_What you need to do_
Which lines of the data contain the string "القهوة"? Copy every one of them.

_Provided data_
****************************************
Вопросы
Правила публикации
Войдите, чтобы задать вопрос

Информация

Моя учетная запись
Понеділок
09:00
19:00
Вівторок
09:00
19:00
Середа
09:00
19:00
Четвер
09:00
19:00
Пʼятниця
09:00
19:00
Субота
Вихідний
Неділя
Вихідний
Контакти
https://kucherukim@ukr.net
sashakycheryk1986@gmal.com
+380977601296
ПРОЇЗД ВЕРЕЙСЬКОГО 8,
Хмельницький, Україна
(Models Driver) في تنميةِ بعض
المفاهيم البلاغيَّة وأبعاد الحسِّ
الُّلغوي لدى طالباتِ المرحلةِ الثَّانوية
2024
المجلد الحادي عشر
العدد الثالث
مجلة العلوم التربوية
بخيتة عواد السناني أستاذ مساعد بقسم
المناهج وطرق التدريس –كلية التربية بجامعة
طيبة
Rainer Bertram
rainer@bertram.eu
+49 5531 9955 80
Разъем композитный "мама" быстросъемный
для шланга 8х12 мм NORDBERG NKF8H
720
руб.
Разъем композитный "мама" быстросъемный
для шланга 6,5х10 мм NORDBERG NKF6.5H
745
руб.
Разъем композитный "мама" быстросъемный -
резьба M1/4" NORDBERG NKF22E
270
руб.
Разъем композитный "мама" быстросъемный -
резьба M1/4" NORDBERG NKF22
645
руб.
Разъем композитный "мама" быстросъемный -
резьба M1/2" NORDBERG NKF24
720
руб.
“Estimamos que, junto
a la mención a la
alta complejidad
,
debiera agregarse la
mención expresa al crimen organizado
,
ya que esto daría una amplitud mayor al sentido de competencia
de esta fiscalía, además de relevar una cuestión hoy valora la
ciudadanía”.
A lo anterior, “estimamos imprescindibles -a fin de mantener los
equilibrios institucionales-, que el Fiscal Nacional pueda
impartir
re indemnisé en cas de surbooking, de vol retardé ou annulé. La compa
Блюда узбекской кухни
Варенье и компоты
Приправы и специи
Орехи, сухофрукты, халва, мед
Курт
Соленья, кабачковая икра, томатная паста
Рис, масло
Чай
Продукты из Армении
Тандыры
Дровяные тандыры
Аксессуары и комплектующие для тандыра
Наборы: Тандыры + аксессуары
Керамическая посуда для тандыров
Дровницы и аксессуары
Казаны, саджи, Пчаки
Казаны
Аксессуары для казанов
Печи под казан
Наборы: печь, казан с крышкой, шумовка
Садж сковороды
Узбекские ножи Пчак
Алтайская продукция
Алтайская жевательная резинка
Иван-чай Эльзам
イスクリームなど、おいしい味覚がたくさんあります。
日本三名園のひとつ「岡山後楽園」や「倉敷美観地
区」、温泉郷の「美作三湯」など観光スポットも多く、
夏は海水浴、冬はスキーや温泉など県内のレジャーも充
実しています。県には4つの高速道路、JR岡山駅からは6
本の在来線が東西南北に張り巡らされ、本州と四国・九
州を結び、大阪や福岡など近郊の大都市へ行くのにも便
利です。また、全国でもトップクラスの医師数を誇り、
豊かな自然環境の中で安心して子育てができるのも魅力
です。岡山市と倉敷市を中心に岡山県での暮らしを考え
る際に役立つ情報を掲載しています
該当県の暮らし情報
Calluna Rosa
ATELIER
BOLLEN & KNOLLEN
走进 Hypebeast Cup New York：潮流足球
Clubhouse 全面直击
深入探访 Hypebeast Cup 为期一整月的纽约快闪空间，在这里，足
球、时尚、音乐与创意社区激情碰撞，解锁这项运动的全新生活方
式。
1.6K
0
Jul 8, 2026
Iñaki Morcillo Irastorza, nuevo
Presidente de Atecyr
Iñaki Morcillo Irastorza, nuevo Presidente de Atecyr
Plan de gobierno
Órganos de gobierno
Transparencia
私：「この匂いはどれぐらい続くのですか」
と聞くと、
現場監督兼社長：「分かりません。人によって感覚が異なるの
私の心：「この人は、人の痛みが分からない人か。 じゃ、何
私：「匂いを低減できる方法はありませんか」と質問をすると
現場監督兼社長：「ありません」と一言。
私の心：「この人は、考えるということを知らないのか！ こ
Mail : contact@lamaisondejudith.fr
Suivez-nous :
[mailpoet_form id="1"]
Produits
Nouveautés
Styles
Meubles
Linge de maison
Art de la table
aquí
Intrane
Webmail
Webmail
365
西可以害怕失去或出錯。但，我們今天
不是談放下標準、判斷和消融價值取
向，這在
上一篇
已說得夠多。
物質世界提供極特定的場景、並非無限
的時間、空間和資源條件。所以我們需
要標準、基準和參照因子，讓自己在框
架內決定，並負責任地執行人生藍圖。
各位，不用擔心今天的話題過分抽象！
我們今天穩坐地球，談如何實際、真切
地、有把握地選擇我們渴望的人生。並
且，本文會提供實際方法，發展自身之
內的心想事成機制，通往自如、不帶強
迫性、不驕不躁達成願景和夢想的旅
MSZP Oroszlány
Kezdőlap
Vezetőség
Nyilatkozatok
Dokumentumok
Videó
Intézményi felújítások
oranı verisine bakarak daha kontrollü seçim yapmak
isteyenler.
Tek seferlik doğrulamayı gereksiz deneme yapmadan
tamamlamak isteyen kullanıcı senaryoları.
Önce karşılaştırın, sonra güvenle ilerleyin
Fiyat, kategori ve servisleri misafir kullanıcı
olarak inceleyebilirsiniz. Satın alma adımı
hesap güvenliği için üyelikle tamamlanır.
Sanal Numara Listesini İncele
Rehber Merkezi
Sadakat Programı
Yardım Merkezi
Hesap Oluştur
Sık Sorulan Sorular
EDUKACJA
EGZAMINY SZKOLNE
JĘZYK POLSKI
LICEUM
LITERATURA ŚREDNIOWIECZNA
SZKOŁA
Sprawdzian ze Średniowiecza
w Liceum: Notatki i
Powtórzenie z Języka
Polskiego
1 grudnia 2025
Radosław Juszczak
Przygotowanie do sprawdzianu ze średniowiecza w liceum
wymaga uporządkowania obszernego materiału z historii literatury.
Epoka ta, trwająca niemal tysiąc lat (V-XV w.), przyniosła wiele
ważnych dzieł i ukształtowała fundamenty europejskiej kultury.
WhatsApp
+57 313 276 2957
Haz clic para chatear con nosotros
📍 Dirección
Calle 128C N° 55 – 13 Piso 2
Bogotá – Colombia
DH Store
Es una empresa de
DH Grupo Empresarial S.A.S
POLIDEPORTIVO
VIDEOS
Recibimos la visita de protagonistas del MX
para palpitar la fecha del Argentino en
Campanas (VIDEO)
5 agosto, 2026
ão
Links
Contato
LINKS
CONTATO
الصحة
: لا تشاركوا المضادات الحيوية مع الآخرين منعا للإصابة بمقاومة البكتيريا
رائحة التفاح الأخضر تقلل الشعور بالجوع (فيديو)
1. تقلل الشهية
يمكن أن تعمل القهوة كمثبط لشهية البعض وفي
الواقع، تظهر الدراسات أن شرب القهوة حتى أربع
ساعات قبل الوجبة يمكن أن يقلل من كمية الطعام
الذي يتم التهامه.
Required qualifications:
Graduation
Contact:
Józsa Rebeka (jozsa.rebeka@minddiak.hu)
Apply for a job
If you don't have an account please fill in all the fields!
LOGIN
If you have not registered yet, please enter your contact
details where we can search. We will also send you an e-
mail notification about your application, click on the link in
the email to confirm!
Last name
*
****************************************
_Answer_
يمكن أن تعمل القهوة كمثبط لشهية البعض وفي
الواقع، تظهر الدراسات أن شرب القهوة حتى أربع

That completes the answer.